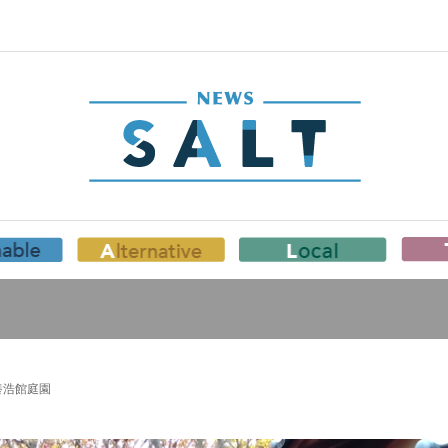
養浩館庭園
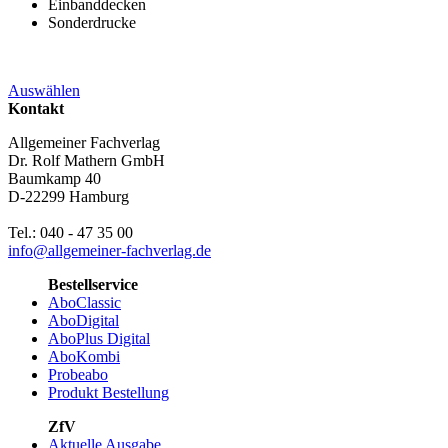
Einbanddecken
Sonderdrucke
Auswählen
Kontakt
Allgemeiner Fachverlag
Dr. Rolf Mathern GmbH
Baumkamp 40
D-22299 Hamburg
Tel.: 040 - 47 35 00
info@allgemeiner-fachverlag.de
Bestellservice
AboClassic
AboDigital
AboPlus Digital
AboKombi
Probeabo
Produkt Bestellung
ZfV
Aktuelle Ausgabe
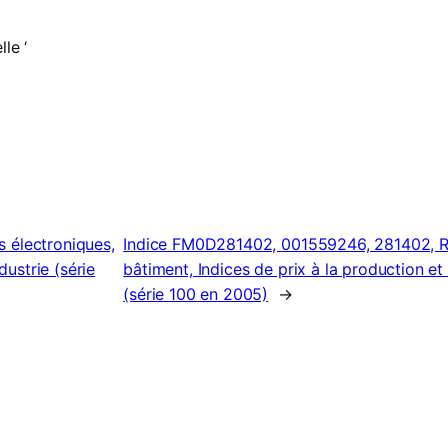
le ‘
 électroniques,
Indice FM0D281402, 001559246, 281402, Ro
dustrie (série
bâtiment, Indices de prix à la production et 
(série 100 en 2005)
→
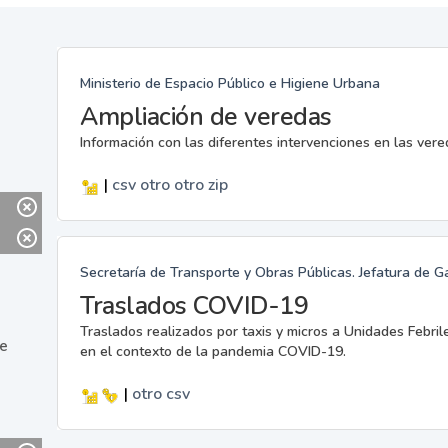
Ministerio de Espacio Público e Higiene Urbana
Ampliación de veredas
Información con las diferentes intervenciones en las ver
|
csv
otro
otro
zip
Secretaría de Transporte y Obras Públicas. Jefatura de G
Traslados COVID-19
Traslados realizados por taxis y micros a Unidades Febril
ne
en el contexto de la pandemia COVID-19.
|
otro
csv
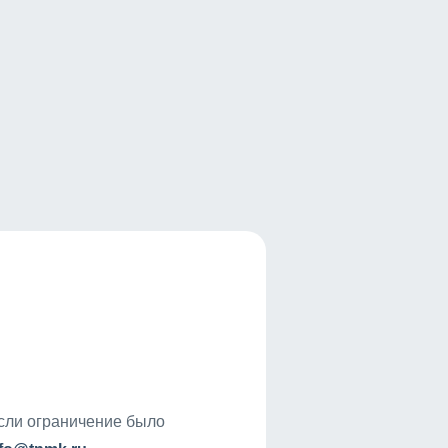
если ограничение было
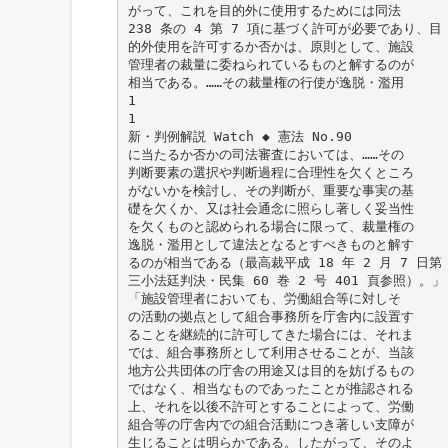
がって、これを目的外に使用するためには同法
238 条の 4 第 7 項に基づく許可が必要であり、目
的外使用を許可するか否かは、原則として、施設
管理者の裁量に委ねられているものと解するのが
相当である。……その裁量権の行使が逸脱・濫用
1
1
新・判例解説 Watch ◆ 憲法 No.90
に当たるか否かの司法審査においては、……その
判断要素の選択や判断過程に合理性を欠くところ
がないかを検討し、その判断が、重要な事実の基
礎を欠くか、又は社会通念に照らし著しく妥当性
を欠くものと認められる場合に限って、裁量権の
逸脱・濫用として違法となるとすべきものと解す
るのが相当である（最高裁平成 18 年 2 月 7 日第
三小法廷判決・民集 60 巻 2 号 401 頁参照）。」
「施設管理者においても、労働組合等に対しそ
の活動の拠点として組合事務所を庁舎内に設置す
ることを継続的に許可してきた場合には、それま
では、組合事務所として利用させることが、当該
地方公共団体の庁舎の用途又は目的を妨げるもの
ではなく、相当なものであったことが推認される
上、それを以後不許可とすることによって、労働
組合等の庁舎内での組合活動につき著しい支障が
生じることは明らかである。したがって、そのよ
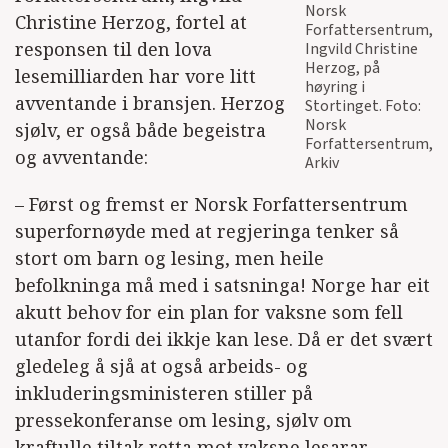
Norsk
Christine Herzog, fortel at
Forfattersentrum,
responsen til den lova
Ingvild Christine
Herzog, på
lesemilliarden har vore litt
høyring i
avventande i bransjen. Herzog
Stortinget. Foto:
Norsk
sjølv, er også både begeistra
Forfattersentrum,
og avventande:
Arkiv
– Først og fremst er Norsk Forfattersentrum
superfornøyde med at regjeringa tenker så
stort om barn og lesing, men heile
befolkninga må med i satsninga! Norge har eit
akutt behov for ein plan for vaksne som fell
utanfor fordi dei ikkje kan lese. Då er det svært
gledeleg å sjå at også arbeids- og
inkluderingsministeren stiller på
pressekonferanse om lesing, sjølv om
kraftulle tiltak retta mot vaksne lesarar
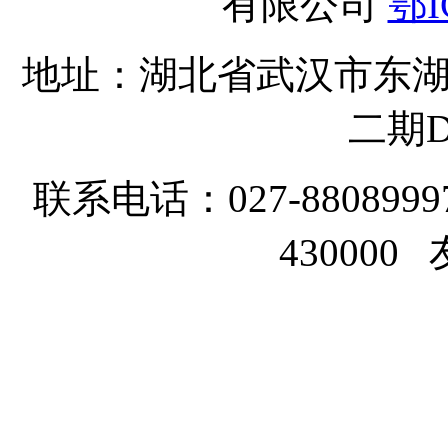
有限公司
鄂I
地址：湖北省武汉市东湖
二期D
联系电话：027-8808999
43000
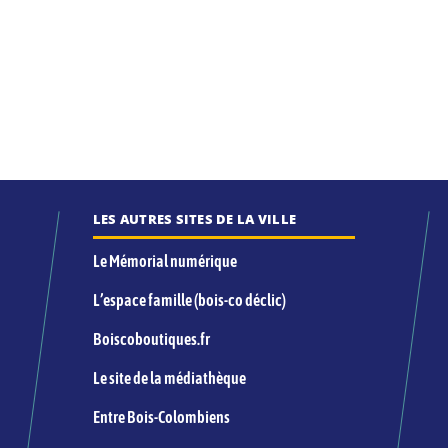
LES AUTRES SITES DE LA VILLE
Le Mémorial numérique
L’espace famille (bois-co déclic)
Boiscoboutiques.fr
Le site de la médiathèque
Entre Bois-Colombiens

Exercise brief:
State how many lines in the listing above contain "vaksne". Offer nothing besides that number.

Response below:
2